En ruso, la ceremonia de casamiento religioso se denomina venchaniye. La palabra proviene del nombre de las coronas que los testigos ponen sobre las cabezas de la pareja que quiere unir sus almas con la bendición de Dios.

Sin embargo, cabe mencionar que actualmente pocas parejas se casan por la Iglesia, pues esta ceremonia ya no tiene ningún valor jurídico y requiere mucha responsabilidad y conocimiento

El mejor día para la boda

Hay que destacar que, como Rusia es un país bastante supersticioso, existen creencias relacionadas con diferentes épocas del año que son o no favorables para casarse. Así, los rusos dicen que el mes de mayo no es aconsejable para contraer matrimonio. “Casarse en mayo, toda la vida un fastidio”, decían nuestras bisabuelas. Esa superstición sigue existiendo hoy en día y según las estadísticas en mayo se registra el menor número de bodas. Sin embargo, los meses de otoño se consideran buenas fechas para casarse. Últimamente, las parejas jóvenes no siguen mucho los consejos de nuestros antepasados y se casan cualquier día del año. Ahora está muy de moda casarse en fechas como 09.09.09 o 10.10.10, día en el que hubo un “boom de bodas”.


La fiesta

Puede quedar un poco desubicado, pero aca tienen un curioso vídeo de cómo se divierten en una boda en Rusia. Y me gusta la forma de reventar los globos.







IVÁN KUPALA



La fiesta eslava de solsticio de verano simboliza la unión del agua, el fuego y las hierbas que da fuerzas naturales a los humanos y produce milagros. Suele celebrarse en Rusia, Bielorrusia, Ucrania, Letonia, Lituania, Estonia y Polonia.

La fiesta caía el 24 de junio del antiguo calendario juliano y ahora el 7 de julio según el contemporáneo gregoriano. El propio solsticio tiene lugar el 21 de junio o el 20 de junio, en años bisiestos. Así que en diferentes países, ciudades y años la celebración suele hacerse en fechas diferentes.

Tanto el nombre ruso de la fiesta, Iván Kupala, como los ritos que se celebran en ella son una mezcla de tradiciones paganas y cristianas.

La antigua fiesta eslava Kupalie estaba dedicada al dios pagano de los frutos de la Tierra, Kupala, que simbolizaba la unión del fuego y el agua, y se celebraba en la noche más corta del año: del 21 al 22 de junio. El nombre de "Kupala" proviene de la misma raíz que la palabra “vkupe” y significa “unión”.
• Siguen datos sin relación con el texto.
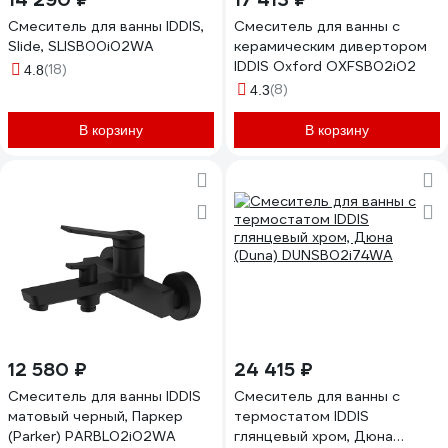
Смеситель для ванны IDDIS,
Смеситель для ванны с
Slide, SLISB00i02WA
керамическим дивертором
IDDIS Oxford OXFSB02i02
(18)
4.8
(8)
4.3
В корзину
В корзину
12 580 ₽
24 415 ₽
Смеситель для ванны IDDIS
Смеситель для ванны с
матовый черный, Паркер
термостатом IDDIS
(Parker) PARBL02i02WA
глянцевый хром, Дюна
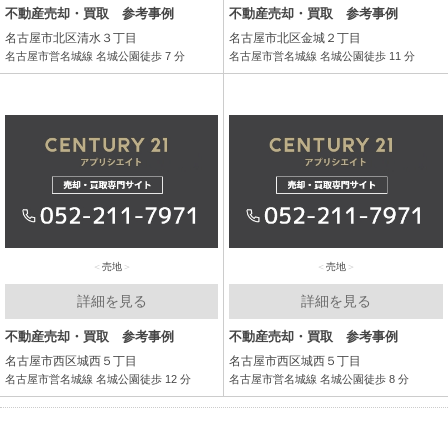
不動産売却・買取 参考事例
不動産売却・買取 参考事例
名古屋市北区清水３丁目
名古屋市北区金城２丁目
名古屋市営名城線 名城公園徒歩 7 分
名古屋市営名城線 名城公園徒歩 11 分
売地
売地
詳細を見る
詳細を見る
不動産売却・買取 参考事例
不動産売却・買取 参考事例
名古屋市西区城西５丁目
名古屋市西区城西５丁目
名古屋市営名城線 名城公園徒歩 12 分
名古屋市営名城線 名城公園徒歩 8 分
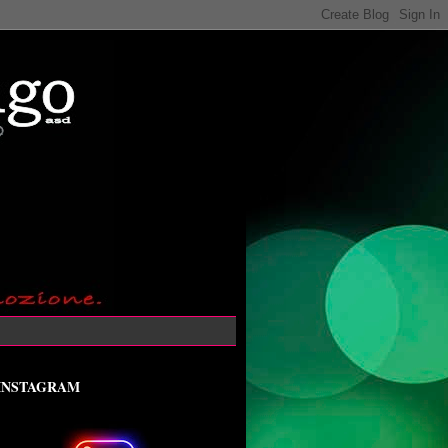
INSTAGRAM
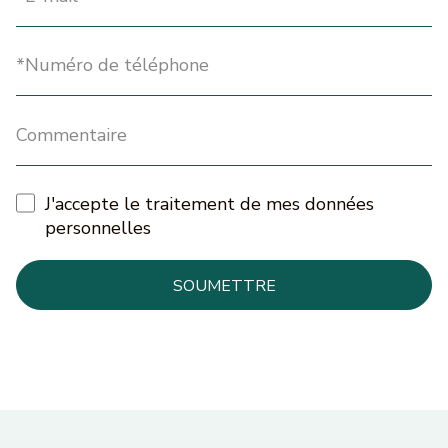
J'accepte le traitement de mes données
personnelles
SOUMETTRE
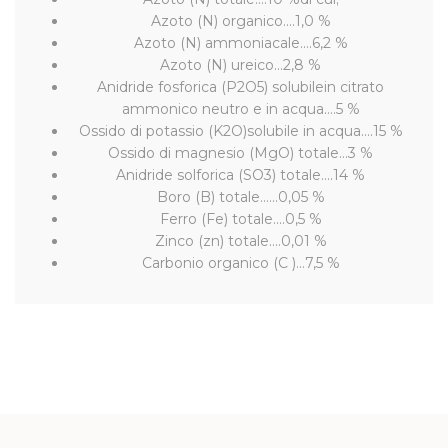
Azoto (N) organico....1,0 %
Azoto (N) ammoniacale....6,2 %
Azoto (N) ureico...2,8 %
Anidride fosforica (P2O5) solubilein citrato
ammonico neutro e in acqua....5 %
Ossido di potassio (K2O)solubile in acqua....15 %
Ossido di magnesio (MgO) totale...3 %
Anidride solforica (SO3) totale....14 %
Boro (B) totale......0,05 %
Ferro (Fe) totale....0,5 %
Zinco (zn) totale....0,01 %
Carbonio organico (C )...7,5 %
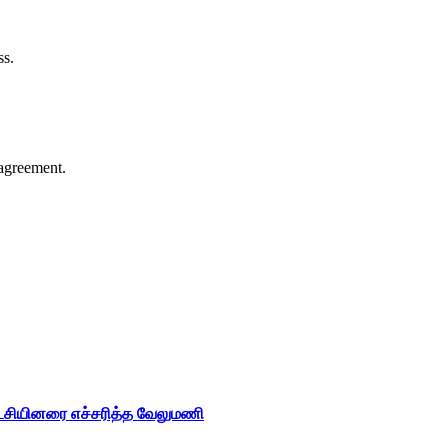
ss.
agreement.
ட்சியினரை எச்சரித்த வேலுமணி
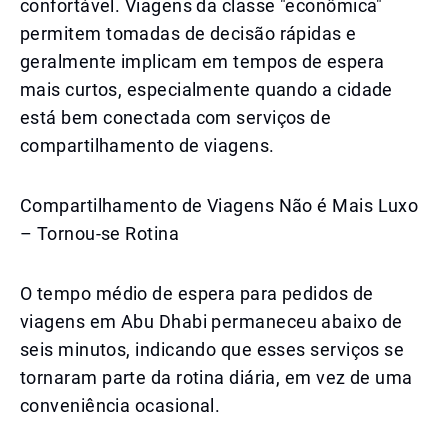
confortável. Viagens da classe "econômica"
permitem tomadas de decisão rápidas e
geralmente implicam em tempos de espera
mais curtos, especialmente quando a cidade
está bem conectada com serviços de
compartilhamento de viagens.
Compartilhamento de Viagens Não é Mais Luxo
– Tornou-se Rotina
O tempo médio de espera para pedidos de
viagens em Abu Dhabi permaneceu abaixo de
seis minutos, indicando que esses serviços se
tornaram parte da rotina diária, em vez de uma
conveniência ocasional.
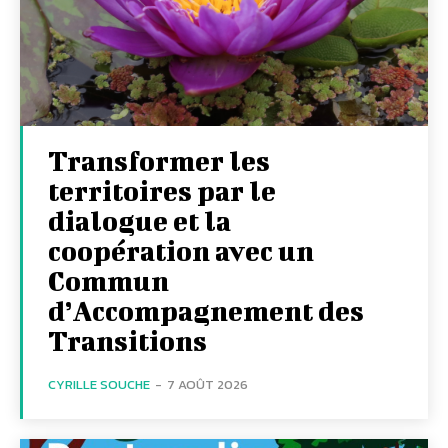
Transformer les
territoires par le
dialogue et la
coopération avec un
Commun
d’Accompagnement des
Transitions
CYRILLE SOUCHE
-
7 AOÛT 2026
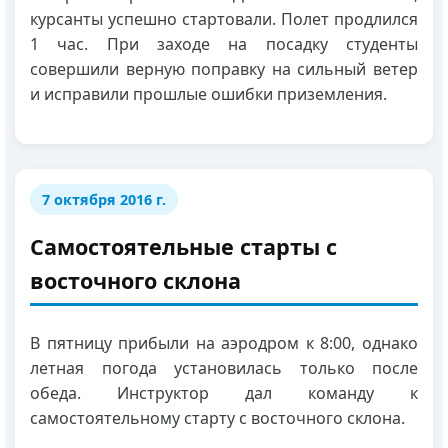
курсанты успешно стартовали. Полет продлился
1 час. При заходе на посадку студенты
совершили верную поправку на сильный ветер
и исправили прошлые ошибки приземления.
7 октября 2016 г.
Самостоятельные старты с
восточного склона
В пятницу прибыли на аэродром к 8:00, однако
летная погода установилась только после
обеда. Инструктор дал команду к
самостоятельному старту с восточного склона.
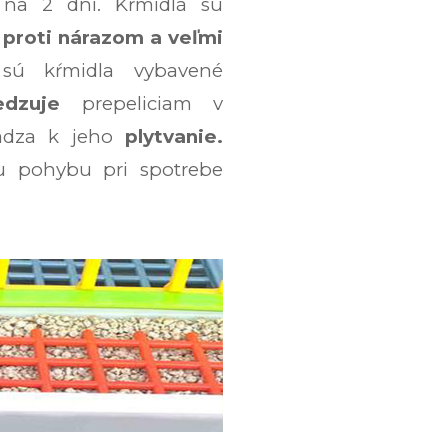
na 2 dni. Kŕmidlá sú
é proti nárazom a veľmi
ú kŕmidla vybavené
dzuje
prepeliciam v
hádza k jeho
plytvanie.
u pohybu pri spotrebe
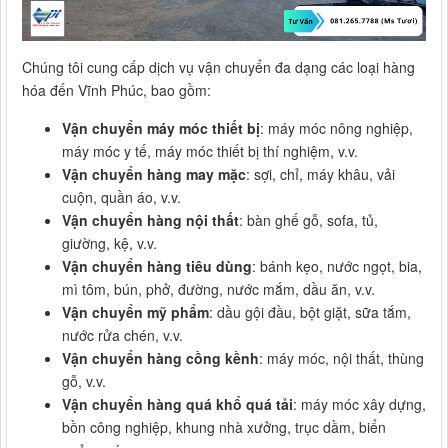
Chúng tôi cung cấp dịch vụ vận chuyển đa dạng các loại hàng
hóa đến Vĩnh Phúc, bao gồm:
Vận chuyển máy móc thiết bị
: máy móc nông nghiệp,
máy móc y tế, máy móc thiết bị thí nghiệm, v.v.
Vận chuyển hàng may mặc
: sợi, chỉ, máy khâu, vải
cuộn, quần áo, v.v.
Vận chuyển hàng nội thất
: bàn ghế gỗ, sofa, tủ,
giường, kệ, v.v.
Vận chuyển hàng tiêu dùng
: bánh kẹo, nước ngọt, bia,
mì tôm, bún, phở, đường, nước mắm, dầu ăn, v.v.
Vận chuyển mỹ phẩm
: dầu gội đầu, bột giặt, sữa tắm,
nước rửa chén, v.v.
Vận chuyển hàng cồng kềnh
: máy móc, nội thất, thùng
gỗ, v.v.
Vận chuyển hàng quá khổ quá tải
: máy móc xây dựng,
bồn công nghiệp, khung nhà xưởng, trục dầm, biển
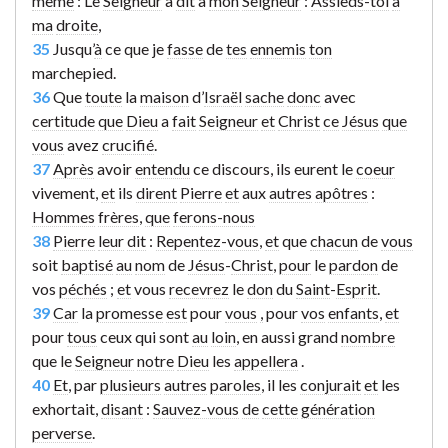
même
: Le
Seigneur
a
dit
à
mon
Seigneur
:
Assieds-toi
à
ma
droite
,
35
Jusqu’
à
ce que je
fasse
de
tes
ennemis
ton
marchepied
.
36
Que
toute
la
maison
d’
Israël
sache
donc
avec
certitude
que
Dieu
a
fait
Seigneur
et
Christ
ce
Jésus
que
vous
avez
crucifié
.
37
Après
avoir
entendu
ce discours, ils eurent le
coeur
vivement,
et
ils
dirent
Pierre
et
aux
autres
apôtres
:
Hommes
frères
,
que
ferons-nous
38
Pierre
leur
dit
:
Repentez-vous
,
et
que
chacun
de
vous
soit
baptisé
au
nom
de
Jésus
-
Christ
,
pour
le
pardon
de
vos
péchés
;
et
vous
recevrez
le
don
du
Saint
-
Esprit
.
39
Car
la
promesse
est
pour
vous
,
pour
vos
enfants
,
et
pour
tous
ceux qui sont
au
loin
, en aussi grand
nombre
que le
Seigneur
notre
Dieu
les
appellera
.
40
Et
, par
plusieurs
autres
paroles
, il les
conjurait
et
les
exhortait,
disant
:
Sauvez-vous
de
cette
génération
perverse
.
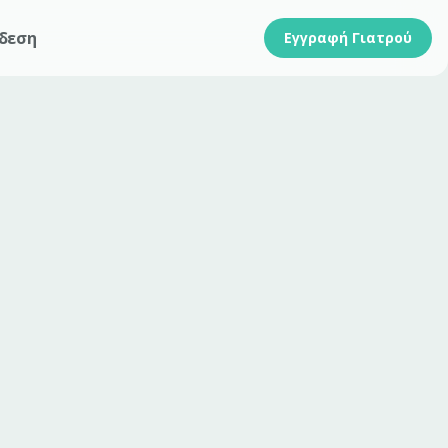
δεση
Εγγραφή Γιατρού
Con la época cristiana en Rusia, el nombre pagano poco a poco se combinó con el nombre de la fiesta religiosa dedicada a San Juan Bautista, que en ruso es “Iván”. Como las tradiciones de las dos celebraciones coincidían y consistían en sumergir a personas en el agua, no tardaron mucho en asociarse. En la época moderna, Kupala recibió un segundo sentido, “kupat”, literalmente “bañar”, y empezó a hacerse referencia inmediata a los ritos del agua, el fuego y las hierbas en las celebraciones. La fecha fue desplazada y perdió su simbología astronómica.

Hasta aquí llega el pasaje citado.